Cualquier pretexto era bueno para festejar. Y varios bailes y festejos se celebraron durante su estancia en la capital. Los bailes duraban hasta el amanecer. Se bailaba vals, polca, y redowa (todavía hoy bailada en México). Las “danzas americanas empezaban a desplazar a las bellas y gráciles danzas españolas, y algunas damas locales expresaban su descontento por la introducción de estas danzas precipitadas, que consideraban impropias para la salud en este clima, además de ser poco femeninas comparadas con las danzas tradicionales, de las cuales había una gran variedad”, como el punto. En una buena fiesta no faltaba el mulato violinista que apodaban Paganini, y la banda podía cobrar hasta 75 dólares. El propio Paganini recibía dos dólares por hora de ejecución y tenía sus propias exigencias, pues debían enviarlo a su casa en carruaje si se encontraba indispuesto. Para estos bailes las damas se vestían a la moda parisina e iban adornadas con espléndidas joyas. Michalita Sosa llevaba solitarios, aretes, y una cruz con siete grandes diamantes, aunque era una de las que menos tenían. En esta fiesta se sirvió al anochecer abundante “cake, helado, vino y ponche”. No terminó hasta las seis de la mañana.

Otro gran baile se ofreció en honor a la Comisión Científica Española, encabezada por el almirante Luis Hernández Pinzón. Fue semejante a la que se hizo en honor a T. C. Mosquera y que menciona Lady Mallet. Al igual que esta, se celebró en el piso alto del Ayuntamiento. Asistieron los 50 oficiales del escuadrón español y la flor y nata de la élite local. En la toilette de las damas se colocaron elegantes sofás, sillas y grandes espejos, también una gran mesa cubierta con floreros y una fina variedad de pomadas y perfumes en elegantes botellas. Tocó la banda de Paganini, acompañada con los 35 instrumentos que prestó el almirante Pinzón. La cena estuvo a cargo de un chef español, y rodó la champaña y el whiskey. Las mesas fueron bellamente decoradas, con profusión de flores y luces, y una gran variedad de exquisitos platos de comida formaban pirámides adornadas con la bandera española. Las damas lucieron trajes y joyas magníficas, algunas con diamantes que valían miles de dólares.

En el interior también buscaban cualquier excusa para hacer fiestas, y en los rodeos que Jenny presenció en Santiago fluían generosamente las chichas y el whiskey.

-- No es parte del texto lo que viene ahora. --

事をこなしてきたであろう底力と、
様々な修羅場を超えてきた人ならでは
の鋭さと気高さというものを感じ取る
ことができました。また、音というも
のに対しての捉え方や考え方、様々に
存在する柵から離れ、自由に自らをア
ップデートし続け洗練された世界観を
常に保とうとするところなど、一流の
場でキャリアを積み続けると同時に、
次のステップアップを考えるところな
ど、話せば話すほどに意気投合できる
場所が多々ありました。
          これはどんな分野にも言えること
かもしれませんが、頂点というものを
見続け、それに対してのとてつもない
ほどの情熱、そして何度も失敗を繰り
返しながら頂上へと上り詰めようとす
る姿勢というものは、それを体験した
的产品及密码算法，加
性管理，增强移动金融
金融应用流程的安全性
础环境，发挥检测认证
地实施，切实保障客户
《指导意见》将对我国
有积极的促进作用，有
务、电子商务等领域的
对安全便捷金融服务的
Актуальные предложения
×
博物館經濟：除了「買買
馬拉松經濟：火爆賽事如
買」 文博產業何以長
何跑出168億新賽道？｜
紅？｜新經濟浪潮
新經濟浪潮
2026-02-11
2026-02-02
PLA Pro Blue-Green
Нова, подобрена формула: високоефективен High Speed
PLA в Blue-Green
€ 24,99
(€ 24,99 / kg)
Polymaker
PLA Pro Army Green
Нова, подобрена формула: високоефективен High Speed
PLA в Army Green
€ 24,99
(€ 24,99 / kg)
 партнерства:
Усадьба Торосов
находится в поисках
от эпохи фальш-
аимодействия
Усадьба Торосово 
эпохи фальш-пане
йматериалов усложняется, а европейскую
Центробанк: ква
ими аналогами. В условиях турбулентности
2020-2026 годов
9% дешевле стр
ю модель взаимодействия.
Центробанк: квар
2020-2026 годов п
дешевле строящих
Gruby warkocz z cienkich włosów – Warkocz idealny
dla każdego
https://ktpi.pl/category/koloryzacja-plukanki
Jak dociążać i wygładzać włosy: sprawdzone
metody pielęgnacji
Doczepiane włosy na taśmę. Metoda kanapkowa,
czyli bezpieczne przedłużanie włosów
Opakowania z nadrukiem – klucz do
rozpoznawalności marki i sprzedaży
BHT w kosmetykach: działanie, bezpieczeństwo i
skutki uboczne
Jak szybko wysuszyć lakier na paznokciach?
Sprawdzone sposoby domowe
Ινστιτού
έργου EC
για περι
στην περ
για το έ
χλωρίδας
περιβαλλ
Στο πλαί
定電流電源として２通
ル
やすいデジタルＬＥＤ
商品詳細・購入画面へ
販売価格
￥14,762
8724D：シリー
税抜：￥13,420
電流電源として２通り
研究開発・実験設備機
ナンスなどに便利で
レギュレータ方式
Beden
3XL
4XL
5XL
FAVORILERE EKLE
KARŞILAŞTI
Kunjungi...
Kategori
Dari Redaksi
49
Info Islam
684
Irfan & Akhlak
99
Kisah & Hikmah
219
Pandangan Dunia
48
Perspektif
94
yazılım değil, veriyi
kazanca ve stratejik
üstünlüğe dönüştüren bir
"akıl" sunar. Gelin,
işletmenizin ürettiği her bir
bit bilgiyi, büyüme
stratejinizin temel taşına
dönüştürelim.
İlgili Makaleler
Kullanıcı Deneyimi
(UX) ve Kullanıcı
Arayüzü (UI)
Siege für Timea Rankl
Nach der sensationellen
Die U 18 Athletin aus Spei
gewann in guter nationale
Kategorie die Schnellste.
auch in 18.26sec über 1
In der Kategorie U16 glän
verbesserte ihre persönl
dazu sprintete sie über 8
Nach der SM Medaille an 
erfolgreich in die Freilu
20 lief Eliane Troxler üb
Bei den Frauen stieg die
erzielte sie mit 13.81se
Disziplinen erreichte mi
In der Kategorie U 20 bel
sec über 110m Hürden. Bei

Su rutina en Santiago empezaba “a las seis”, cuando se levantaba. Después de tomar una taza de té o café, paseaba en compañía de su marido y de su cuñada Juliana, terminando por lo general con una visita a donde su suegro don Santiago del Bal. Al regreso, después de cambiarse de ropa y decir sus primeras oraciones, escribía hasta las once de la mañana, cuando tocaba la hora del “breakfast”, “que es aquí siempre una comida muy sociable” (obviamente era el almuerzo). Luego practicaba guitarra, daba lecciones de inglés a su cuñada, mientras se entretenía con su máquina de coser, “la primera que se introdujo en Santiago”. Entre las dos y tres de la tarde practicaba el español o el francés. A las tres y media se entregaba nuevamente a la oración. Luego se vestía para la cena, que se servía entre las 4:00 y 5:00, y después de cenar, la familia se mudaba al portal, donde tomaba el té o el “café noir” (es decir sin leche). Allí permanecía conversando amenamente hasta las nueve o diez, cuando rezaba el rosario y se retiraba. Todas las referencias coevas conocidas sugieren que el café que se bebía era sin leche. Muy a menudo esta rutina era interrumpida por algunas visitas, que llegaban hacia las cinco y media, mientras “tomábamos nuestro café”. Nada de chocolate y, sin embargo, mucho café, desde que se levantaban hasta retirarse.

Hasta entonces la comida conserva lo esencial de la gastronomía tradicional, aunque en los tiempos de Jenny C. White del Bal las opciones se han enriquecido. Por último, el triunfo del café se hace patente. Como bebida nocturna el chocolate se mantiene en pie hasta por lo menos los años 40, si nos ceñimos a Lady Mallet. Ya en los 1860, si seguimos a Jenny C. White del Bal, su lugar lo ha cedido al café, que se convierte en la bebida habitual para el trato social.